Statute of limitations on transfer pricing assessments
Under Section 19 of the Thai tax code, the statute of limitations is two years from the date of filing the tax return. This period is extendible to five years if tax evasion or fraud is suspected.
Return disclosures/related-party disclosures
No disclosure of the existence or non-existence of transfer pricing documentation is required to be submitted with a tax return. Nor does any documentation need to be filed with a tax return.
Under the Thai Federation of Accounting Professions and Securities and Exchange Commission of Thailand (SEC) regulations, the related party transactions of companies listed on the SEC must be disclosed in the company’s financial statements and annual report. Non-listed companies are not required to disclose related-party transactions in their financial statements.
Audit risk/transfer pricing scrutiny
Scrutiny of transfer pricing during a tax audit or inquiry in Thailand is common and the risk to the average multinational company is moderately- to slightly-high. The TRD expects taxpayers to cooperate in providing relevant transfer pricing support documentation. It is likely that failure to do so will lead to a tax audit.

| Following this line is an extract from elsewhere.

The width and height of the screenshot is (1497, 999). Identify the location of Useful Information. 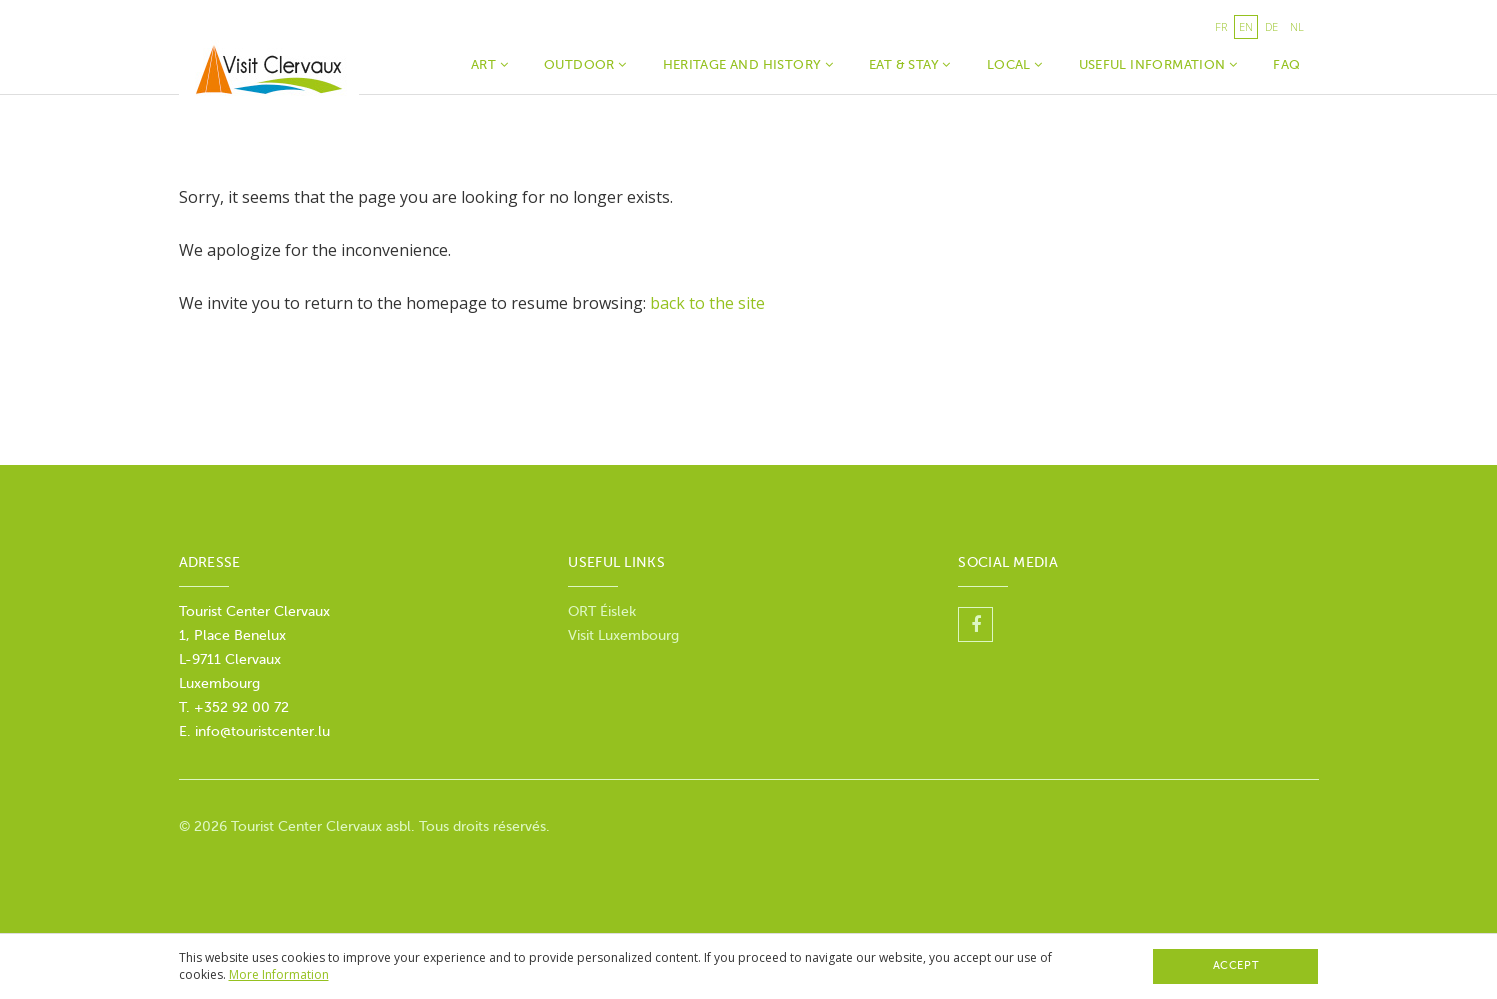
(1158, 64).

Generally, the TRD makes transfer pricing adjustments to the deductibility of expense items through its annual routine visits to taxpayers to review their business operations. During such checks, if officials find any transactions warranting further scrutiny (including deductibility of expenses arising from intercompany transactions), a further investigation will be conducted. In most cases, the taxpayer under investigation will be required to add back the expenses (to the extent deemed excessive) to taxable income and pay the additional tax arising. The final tax adjustments are then generally settled by way of negotiations.
Since 2006, there has been more aggressive enforcement by the TRD in all areas of tax, especially transfer pricing. The increased level of enforcement mainly arises from tax collection pressure on the TRD to compensate for customs duty and excise tax shortfalls.
APA opportunity
Given that the formal BAPA guideline has been issued in April 2010, TRD actively encourages taxpayers to enter into an APA due to reasons such as allowing a greater degree of certainty in terms of future taxes to be paid, and eliminating double taxation pursuant to double tax treaties signed between Thailand and other jurisdictions.
Currently, TRD is active in negotiating APAs with Japan. Since the issuance of the Thai transfer pricing guideline and BAPA guideline in 2002 and 2010, respectively, there were four BAPAs concluded between Thailand and Japan to date. Currently, there are fifteen BAPAs that are in the process of being reviewed and negotiated.